Our initial business combination may be subject to regulatory review and approval requirements by governmental entities, or ultimately prohibited. For example, CFIUS has authority to review direct or indirect foreign investments in U.S. companies. Among other things, CFIUS is empowered to require certain foreign investors to make mandatory filings, to charge filing fees related to such filings, and to self-initiate national security reviews of foreign direct and indirect investments in U.S. companies if the parties to that investment choose not to file voluntarily. In the case that CFIUS determines an investment to be a threat to national security, CFIUS has the power to unwind or place restrictions on the investment. Whether CFIUS has jurisdiction to review an acquisition or investment transaction depends on — among other factors — the nature and structure of the transaction, including the level of beneficial ownership interest and the nature of any information or governance rights involved. For example, investments that result in “control” of a U.S. business by a foreign person always are subject to CFIUS jurisdiction. CFIUS’s expanded jurisdiction under the Foreign Investment Risk Review Modernization Act of 2018 and implementing regulations that became effective on February 13, 2020 further includes investments that do not result in control of a U.S. business by a foreign person but afford certain foreign investors certain information or governance rights in a U.S. business that has a nexus to “critical technologies,” “critical infrastructure” and/or “sensitive personal data.”
While our sponsor is exclusively “controlled” for CFIUS purposes by U.S. citizens, has no substantial ties with a non-U.S. person, and thus we do not believe that our sponsor is a “foreign person” as defined in the CFIUS regulations, it is possible that non-U.S. persons could be involved in our initial business combination (e.g., as existing shareholders of a target company or as PIPE investors), which may increase the risk that our initial business combination becomes subject to regulatory review, including review by CFIUS. If a particular proposed initial business combination with a U.S. business falls within CFIUS’s jurisdiction, we may determine that we are required to make a mandatory filing or that we will submit to CFIUS review on a voluntary basis, or to proceed with the transaction without submitting to CFIUS and risk CFIUS intervention, before or after closing the transaction. CFIUS may decide to block or delay our proposed initial business combination, impose conditions with respect to such initial business combination or request the President of the United States to order us to divest all or a portion of the U.S. target business of our initial business combination that we acquired without first obtaining CFIUS approval, which may limit the attractiveness of, delay or prevent us from pursuing certain target companies that we believe would otherwise be beneficial to us and our shareholders. As a result, the pool of potential targets with which we could complete an initial business combination may be limited and we may be adversely affected in terms of competing with other special purpose acquisition companies which do not have similar foreign ownership issues. In addition, certain federally licensed businesses may be subject to rules or regulations that limit foreign ownership.
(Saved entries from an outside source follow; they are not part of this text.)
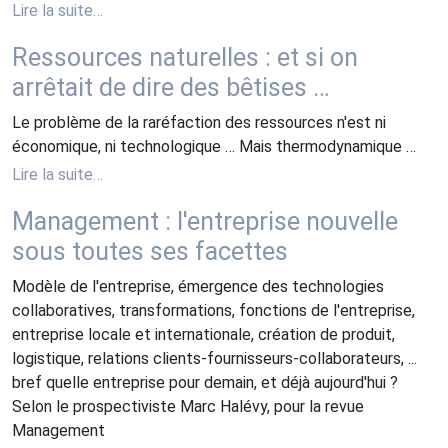
Lire la suite…
Ressources naturelles : et si on
arrêtait de dire des bêtises …
Le problème de la raréfaction des ressources n'est ni
économique, ni technologique … Mais thermodynamique …
Lire la suite…
Management : l'entreprise nouvelle
sous toutes ses facettes
Modèle de l'entreprise, émergence des technologies
collaboratives, transformations, fonctions de l'entreprise,
entreprise locale et internationale, création de produit,
logistique, relations clients-fournisseurs-collaborateurs, ...
bref quelle entreprise pour demain, et déjà aujourd'hui ?
Selon le prospectiviste Marc Halévy, pour la revue
Management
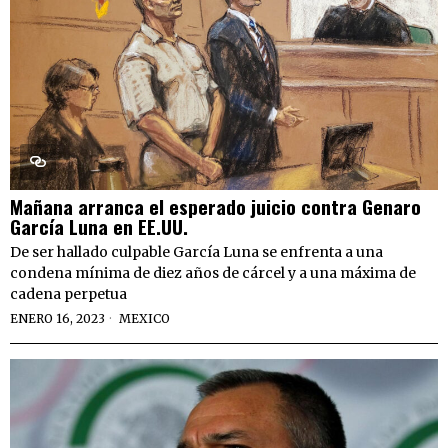
Mañana arranca el esperado juicio contra Genaro
García Luna en EE.UU.
De ser hallado culpable García Luna se enfrenta a una
condena mínima de diez años de cárcel y a una máxima de
cadena perpetua
ENERO 16, 2023
MEXICO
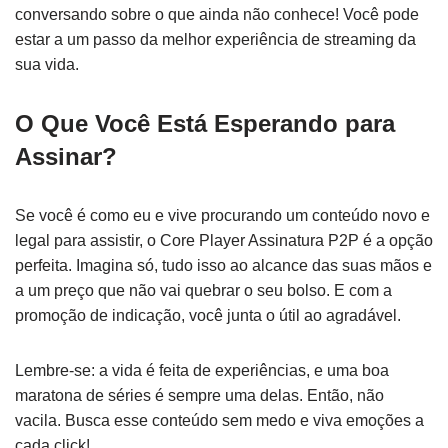
conversando sobre o que ainda não conhece! Você pode
estar a um passo da melhor experiência de streaming da
sua vida.
O Que Você Está Esperando para
Assinar?
Se você é como eu e vive procurando um conteúdo novo e
legal para assistir, o Core Player Assinatura P2P é a opção
perfeita. Imagina só, tudo isso ao alcance das suas mãos e
a um preço que não vai quebrar o seu bolso. E com a
promoção de indicação, você junta o útil ao agradável.
Lembre-se: a vida é feita de experiências, e uma boa
maratona de séries é sempre uma delas. Então, não
vacila. Busca esse conteúdo sem medo e viva emoções a
cada click!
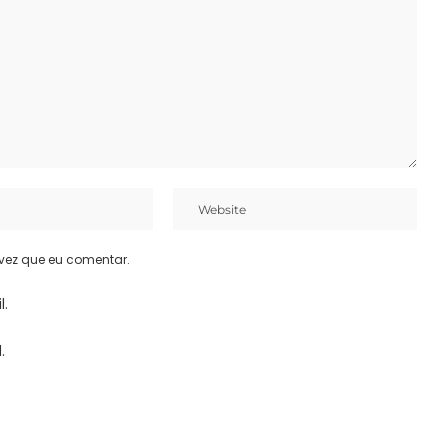
vez que eu comentar.
l.
.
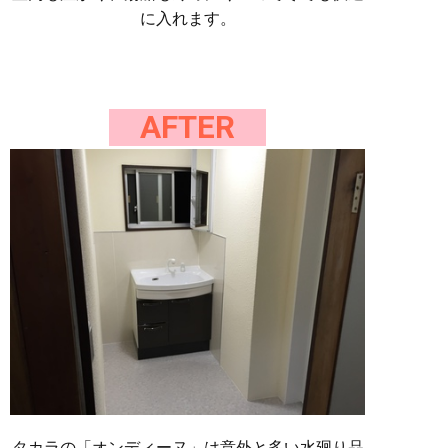
に入れます。
AFTER
タカラの「オンディーヌ」は意外と多い水廻り品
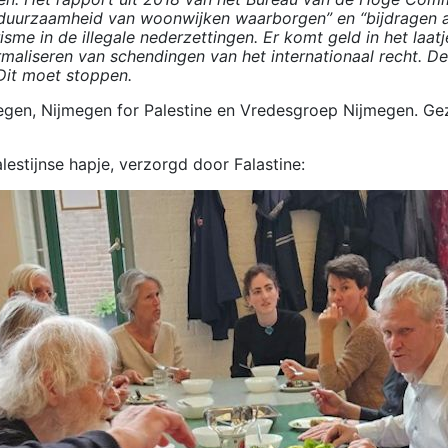
“de duurzaamheid van woonwijken waarborgen” en “bijdragen
sme in de illegale nederzettingen. Er komt geld in het laat
maliseren van schendingen van het internationaal recht. D
Dit moet stoppen.
gen, Nijmegen for Palestine en Vredesgroep Nijmegen. Ge
stijnse hapje, verzorgd door Falastine:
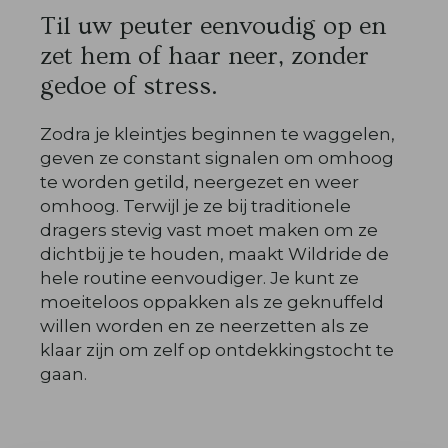
Til uw peuter eenvoudig op en
zet hem of haar neer, zonder
gedoe of stress.
Zodra je kleintjes beginnen te waggelen,
geven ze constant signalen om omhoog
te worden getild, neergezet en weer
omhoog. Terwijl je ze bij traditionele
dragers stevig vast moet maken om ze
dichtbij je te houden, maakt Wildride de
hele routine eenvoudiger. Je kunt ze
moeiteloos oppakken als ze geknuffeld
willen worden en ze neerzetten als ze
klaar zijn om zelf op ontdekkingstocht te
gaan.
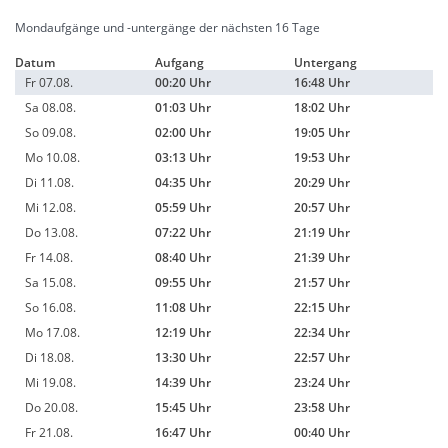
Mondaufgänge und -untergänge der nächsten 16 Tage
Datum
Aufgang
Untergang
Fr 07.08.
00:20 Uhr
16:48 Uhr
Sa 08.08.
01:03 Uhr
18:02 Uhr
So 09.08.
02:00 Uhr
19:05 Uhr
Mo 10.08.
03:13 Uhr
19:53 Uhr
Di 11.08.
04:35 Uhr
20:29 Uhr
Mi 12.08.
05:59 Uhr
20:57 Uhr
Do 13.08.
07:22 Uhr
21:19 Uhr
Fr 14.08.
08:40 Uhr
21:39 Uhr
Sa 15.08.
09:55 Uhr
21:57 Uhr
So 16.08.
11:08 Uhr
22:15 Uhr
Mo 17.08.
12:19 Uhr
22:34 Uhr
Di 18.08.
13:30 Uhr
22:57 Uhr
Mi 19.08.
14:39 Uhr
23:24 Uhr
Do 20.08.
15:45 Uhr
23:58 Uhr
Fr 21.08.
16:47 Uhr
00:40 Uhr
Moreover, the process of government review, whether by CFIUS or otherwise, could be lengthy and we have limited time to complete our initial business combination. If we cannot complete our initial business combination within 24 months from the closing of this because the review process drags on beyond such timeframe or because our initial business combination is ultimately prohibited by CFIUS or another U.S. government entity, we may be required to liquidate and our warrants will expire worthless. This will also cause you to lose the investment opportunity in a target company, and the chance of realizing future gains on your investment through any price appreciation in the combined company.
Risks Relating to our Securities
We may issue our shares to investors in connection with our initial business combination at a price that is less than the prevailing market price of our shares at that time.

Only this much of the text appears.